For the code I'm trying to write, I plan on having each workgroup manipulate a set of 2D arrays. What is generally considered the easiest way to code this?

Right now, when I'm trying is flattening a 3D matrix, then addressing using some scheme like: matrix[(numGroups*localSize*wgroup)+localSize*x+y]

I'd like to copy each matrix in a local matrix per workGroup work on them from there.

Am I headed in the right direction? Are there any good examples of how to do this?
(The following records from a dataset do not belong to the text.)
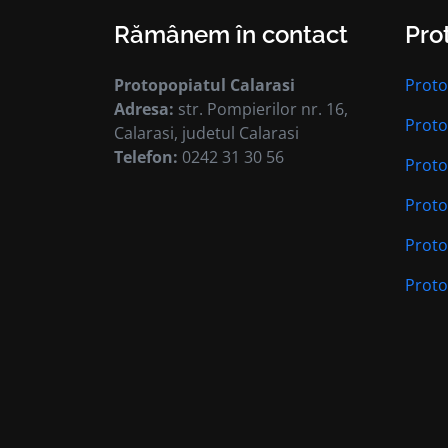
Rămânem în contact
Pro
Protopopiatul Calarasi
Proto
Adresa:
str. Pompierilor nr. 16,
Proto
Calarasi, judetul Calarasi
Telefon:
0242 31 30 56
Proto
Proto
Proto
Proto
Here's some example host code:

Code :size_t global_worksize=N*N*computeUnits; size_t local_worksize=N*N; error=clEnqueueNDRangeKernel(cq, k_matTest, 1, NULL, &global_worksize, &local_worksize, 0, NULL, NULL); error=clFinish(cq); error=clEnqueueReadBuffer(cq, mem, CL_FALSE, 0, global_worksize*sizeof(int), matrix, 0, NULL, NULL);

N is the size of the matrix (it's square) and computeUnits are the number of work groups I want (for now, it's CL_DEVICE_MAX_COMPUTE_UNITS)

and my kernel code is:

Code :__kernel void matrixTest( __global int *matrix) { const size_t numGroups = get_num_groups(0); const size_t localSize = get_local_size(0); size_t wgroup = get_group_id(0); size_t x = get_local_id(0); size_t y = 0; matrix[(numGroups*localSize*wgroup)+localSize*x+y]++; }

I initialize the matrix to all zeros. I then expect each matrix to have a "1" in the first column of each row... but I don't get that. In my kernel, I'm expecting localSize=N - is that correct?

I'm really knew to this, so I apologize if it's totally wrong.

Thanks!